Ecological Interpretation (Precipitation vs. Temperature):
The site is characterized as a "humid" alpine meadow. The results suggest that soil temperature ($T_s$) drives fluxes at the daily scale, which is consistent with energy-limited environments. However, the conclusion that Precipitation drives inter-annual variability is somewhat counter-intuitive for a humid ecosystem where water is typically not the limiting factor.
Question: Could this dominance of precipitation be an artifact of the short time series (e.g., one significantly dry year skewing the regression)? The authors need to provide a deeper biological explanation for why a humid ecosystem would be so sensitive to annual precipitation amounts.
Minor Comments / Technical Corrections:
Ridge Regression Details:
While the choice of Ridge Regression is praised, the manuscript should provide more details on how the regularization parameter ($\lambda$ or $k$) was optimized.
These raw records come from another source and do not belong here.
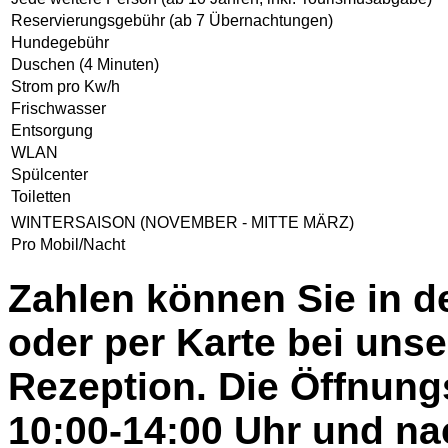
Reservierungsgebühr (ab 7 Übernachtungen)
Hundegebühr
Duschen (4 Minuten)
Strom pro Kw/h
Frischwasser
Entsorgung
WLAN
Spülcenter
Toiletten
WINTERSAISON (NOVEMBER - MITTE MÄRZ)
Pro Mobil/Nacht
Zahlen können Sie in d
oder per Karte bei unse
Rezeption. Die Öffnung
10:00-14:00 Uhr und na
Did the authors use cross-validation? Providing a trace plot of the coefficients would strengthen the methodological description.
Energy Balance Closure:
For any study based on Eddy Covariance, reporting the Energy Balance Closure (EBC) is standard practice to assess data quality. I could not find a clear evaluation of the EBC (slope of $LE+H$ vs. $Rn-G$) for the observation period. Please add this information to the Materials and Methods or Results section.
Gap-Filling Uncertainty:
Please specify the percentage of missing data for the carbon and water fluxes and describe how the uncertainty introduced by gap-filling was handled or evaluated, especially given the harsh environmental conditions that often lead to instrument failure.